FinOps to The Rescue: When Costs, Engineering and Cloud Clash, E17: Full Transcript

Updated: Dec 26, 2021




Every company, and everyone, uses the cloud. We use it because it’s easy, fast and cost effective. But, a lot of the time, we use it in a sub-optimal way. We could be doing better.


Listen to Dvir Mizrahi tell the story of FinOps - developing a smarter and better financial engineering culture.



You can also listen to this episode on Apple podcast, Spotify, Google or on Wix Engineering site. And you can also read the full episode here:

 

Hi and welcome to the Wix Engineering podcast. I’m Ran Levi.


Everybody uses the cloud. Everybody.


You and I use it in our daily lives, when we do things like watch Netflix and scroll through social media. Businesses use the cloud to provide their services to customers, or store data, or fulfill whatever other internet-based tasks they require.


It isn’t just that most people, and most businesses use the cloud--all of us do. Even three years ago, a SaaS company called RightScale found that a full 96% of companies relied on it for some reason or another. The cloud really is everywhere.

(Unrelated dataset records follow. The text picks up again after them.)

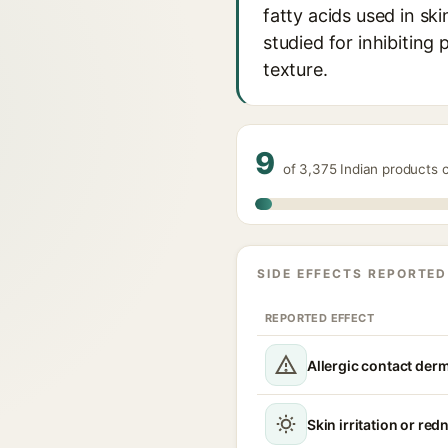
fatty acids used in ski
studied for inhibiting
texture.
9
of 3,375 Indian products 
SIDE EFFECTS REPORTED
REPORTED EFFECT
Allergic contact derm
Skin irritation or red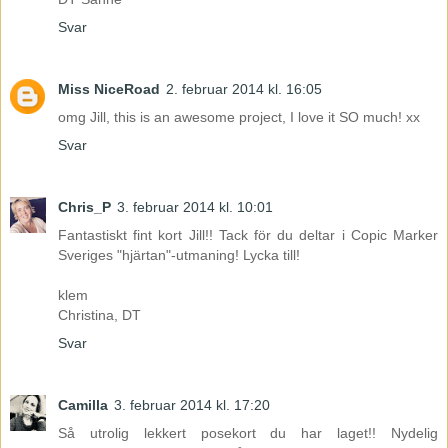
Svar
Miss NiceRoad
2. februar 2014 kl. 16:05
omg Jill, this is an awesome project, I love it SO much! xx
Svar
Chris_P
3. februar 2014 kl. 10:01
Fantastiskt fint kort Jill!! Tack för du deltar i Copic Marker
Sveriges "hjärtan"-utmaning! Lycka till!
klem
Christina, DT
Svar
Camilla
3. februar 2014 kl. 17:20
Så utrolig lekkert posekort du har laget!! Nydelig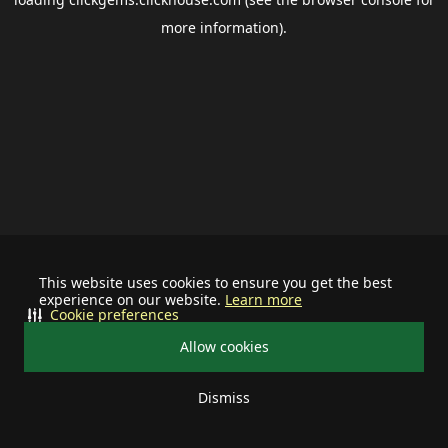
more information).
This website uses cookies to ensure you get the best
experience on our website.
Learn more
Cookie preferences
Allow cookies
Dismiss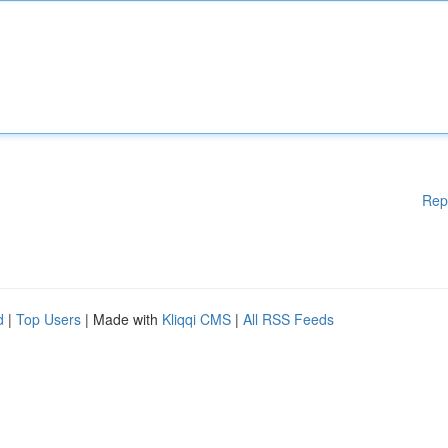
Rep
d
|
Top Users
| Made with
Kliqqi CMS
|
All RSS Feeds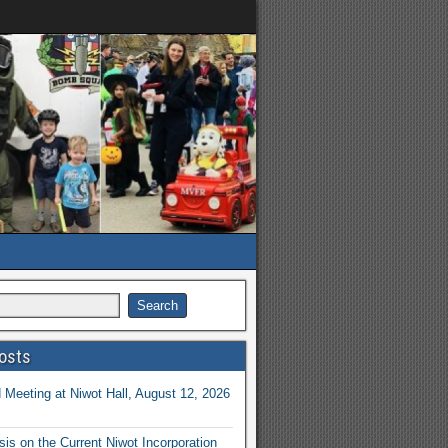
osts
Meeting at Niwot Hall, August 12, 2026
is on the Current Niwot Incorporation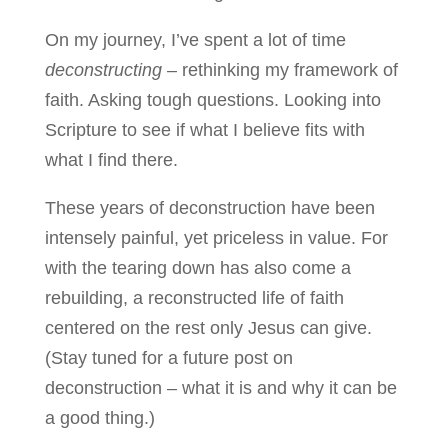
On my journey, I’ve spent a lot of time
deconstructing
– rethinking my framework of
faith. Asking tough questions. Looking into
Scripture to see if what I believe fits with
what I find there.
These years of deconstruction have been
intensely painful, yet priceless in value. For
with the tearing down has also come a
rebuilding, a reconstructed life of faith
centered on the rest only Jesus can give.
(Stay tuned for a future post on
deconstruction – what it is and why it can be
a good thing.)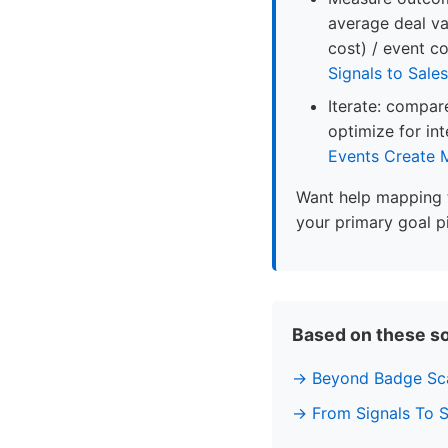
average deal va
cost) / event c
Signals to Sales
Iterate: compare
optimize for in
Events Create
Want help mapping 
your primary goal p
Based on these s
Beyond Badge Sca
From Signals To 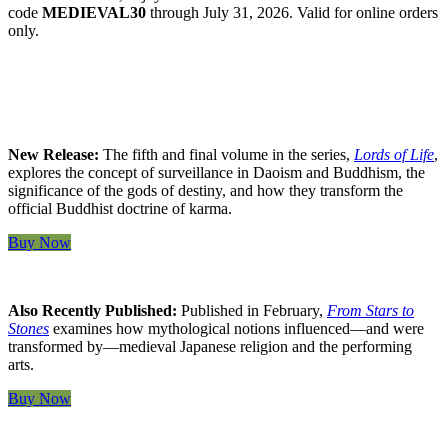
code
MEDIEVAL30
through July 31, 2026. Valid for online orders
only.
New Release:
The fifth and final volume in the series,
Lords of Life
,
explores the concept of surveillance in Daoism and Buddhism, the
significance of the gods of destiny, and how they transform the
official Buddhist doctrine of karma.
Buy Now
Also Recently Published:
Published in February,
From Stars to
Stones
examines how mythological notions influenced—and were
transformed by—medieval Japanese religion and the performing
arts.
Buy Now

It’s everywhere because it works. Distributed computing, it turns out, is more effective at distributing resources and providing high-quality and low-latency service to internet users. And for companies that have been around a while--since before AWS burst onto the scene, a little over a decade ago--cloud is simply cheaper than having to run those old-fashioned data centers on your premises.


Maybe you know this already. What you may not know--what many of us overlook--is that even though the cloud is cost-effective, a lot of the time, it’s being used in a sub-optimal way. We could be doing better.


Dvir: My name is Dvir.


Dvir Mizrahi joined Wix five years ago.


Dvir: My background is technical. I came from the dev ops world and I used to be a developer and when I joined Wix, it was to create some governance on a migration path that we had from on-premises data center into the cloud.


DevOps-, “development” plus “operations”, Dvir’s background--is a popular methodology that leverages the cloud to produce better software, faster. A lot of developers work within the theory and structures of DevOps, and companies these days love to talk about their DevOps “culture.” But when Dvir joined Wix, he wanted to solve a related, new kind of problem. One that most other developers and most other companies simply weren’t considering.


Dvir: So to answer that, we’ll have to go a bit back when we ran on an on-premises data center.


At any large company building, any time between...I don’t know...1970 and 2010, you were liable to find a room that housed the big, ugly computers that ran everyone’s computers. Aside from the technical considerations involved in running these mini data centers, there were matters of cost.


Dvir: So if I wanted to buy hardware in the old world, there was a procurement process that we actually had negotiations and pricing and we had budget approvals and there was a whole process of many teams related to the cost that governed the actual cost.


Basically, it was expensive to run mini data centers, but it was predictable and easy to track. If you need to buy a server, an ethernet cord, whatever, you go to a manufacturer and buy it. Simple. By contrast…


Dvir: If you want to purchase hardware or infrastructure on the cloud, all you have to do is click a button. And because of that, it creates a financial challenge, because there is no actual governance on how much cost or how much infrastructure - there is no limit on how much you can provision in the cloud. And therefore the margin for error is a lot larger than on-premises datacenter.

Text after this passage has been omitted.